Exercise objective: Your output must match the records exactly, line for line.
- Opening Delimiter -
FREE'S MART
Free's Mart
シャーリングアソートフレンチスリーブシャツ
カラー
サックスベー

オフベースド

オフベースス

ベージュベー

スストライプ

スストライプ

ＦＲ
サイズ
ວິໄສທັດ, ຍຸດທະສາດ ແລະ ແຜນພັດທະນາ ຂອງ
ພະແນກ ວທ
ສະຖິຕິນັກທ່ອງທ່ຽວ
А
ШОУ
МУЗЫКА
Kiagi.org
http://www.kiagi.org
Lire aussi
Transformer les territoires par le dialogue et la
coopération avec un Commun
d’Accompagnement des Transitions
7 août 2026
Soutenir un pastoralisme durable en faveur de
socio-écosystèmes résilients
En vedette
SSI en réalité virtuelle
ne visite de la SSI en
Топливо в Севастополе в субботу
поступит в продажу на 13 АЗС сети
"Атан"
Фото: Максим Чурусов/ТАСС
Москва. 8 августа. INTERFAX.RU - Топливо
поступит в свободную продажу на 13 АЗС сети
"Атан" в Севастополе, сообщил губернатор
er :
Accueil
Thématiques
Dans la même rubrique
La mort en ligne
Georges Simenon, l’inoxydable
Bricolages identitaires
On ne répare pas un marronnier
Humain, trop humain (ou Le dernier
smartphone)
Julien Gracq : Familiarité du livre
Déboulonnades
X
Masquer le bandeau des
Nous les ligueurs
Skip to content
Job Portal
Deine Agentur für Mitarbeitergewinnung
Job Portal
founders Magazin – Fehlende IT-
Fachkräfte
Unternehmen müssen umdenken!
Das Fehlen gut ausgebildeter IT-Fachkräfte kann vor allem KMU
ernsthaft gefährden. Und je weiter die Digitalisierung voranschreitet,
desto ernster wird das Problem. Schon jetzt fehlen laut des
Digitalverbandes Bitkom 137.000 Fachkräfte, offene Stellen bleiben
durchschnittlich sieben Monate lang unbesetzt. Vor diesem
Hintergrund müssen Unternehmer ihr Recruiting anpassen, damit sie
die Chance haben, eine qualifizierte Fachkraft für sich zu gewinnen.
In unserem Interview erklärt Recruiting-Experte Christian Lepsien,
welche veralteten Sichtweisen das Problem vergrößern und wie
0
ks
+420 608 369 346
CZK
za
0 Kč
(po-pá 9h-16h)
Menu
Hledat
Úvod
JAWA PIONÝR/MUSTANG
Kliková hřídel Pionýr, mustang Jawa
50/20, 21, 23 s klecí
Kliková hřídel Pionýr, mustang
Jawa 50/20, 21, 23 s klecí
- Closing Delimiter -
Response box:
FREE'S MART
Free's Mart
シャーリングアソートフレンチスリーブシャツ
カラー
サックスベー

オフベースド

オフベースス

ベージュベー

スストライプ

スストライプ

ＦＲ
サイズ
ວິໄສທັດ, ຍຸດທະສາດ ແລະ ແຜນພັດທະນາ ຂອງ
ພະແນກ ວທ
ສະຖິຕິນັກທ່ອງທ່ຽວ
А
ШОУ
МУЗЫКА
Kiagi.org
http://www.kiagi.org
Lire aussi
Transformer les territoires par le dialogue et la
coopération avec un Commun
d’Accompagnement des Transitions
7 août 2026
Soutenir un pastoralisme durable en faveur de
socio-écosystèmes résilients
En vedette
SSI en réalité virtuelle
ne visite de la SSI en
Топливо в Севастополе в субботу
поступит в продажу на 13 АЗС сети
"Атан"
Фото: Максим Чурусов/ТАСС
Москва. 8 августа. INTERFAX.RU - Топливо
поступит в свободную продажу на 13 АЗС сети
"Атан" в Севастополе, сообщил губернатор
er :
Accueil
Thématiques
Dans la même rubrique
La mort en ligne
Georges Simenon, l’inoxydable
Bricolages identitaires
On ne répare pas un marronnier
Humain, trop humain (ou Le dernier
smartphone)
Julien Gracq : Familiarité du livre
Déboulonnades
X
Masquer le bandeau des
Nous les ligueurs
Skip to content
Job Portal
Deine Agentur für Mitarbeitergewinnung
Job Portal
founders Magazin – Fehlende IT-
Fachkräfte
Unternehmen müssen umdenken!
Das Fehlen gut ausgebildeter IT-Fachkräfte kann vor allem KMU
ernsthaft gefährden. Und je weiter die Digitalisierung voranschreitet,
desto ernster wird das Problem. Schon jetzt fehlen laut des
Digitalverbandes Bitkom 137.000 Fachkräfte, offene Stellen bleiben
durchschnittlich sieben Monate lang unbesetzt. Vor diesem
Hintergrund müssen Unternehmer ihr Recruiting anpassen, damit sie
die Chance haben, eine qualifizierte Fachkraft für sich zu gewinnen.
In unserem Interview erklärt Recruiting-Experte Christian Lepsien,
welche veralteten Sichtweisen das Problem vergrößern und wie
0
ks
+420 608 369 346
CZK
za
0 Kč
(po-pá 9h-16h)
Menu
Hledat
Úvod
JAWA PIONÝR/MUSTANG
Kliková hřídel Pionýr, mustang Jawa
50/20, 21, 23 s klecí
Kliková hřídel Pionýr, mustang
Jawa 50/20, 21, 23 s klecí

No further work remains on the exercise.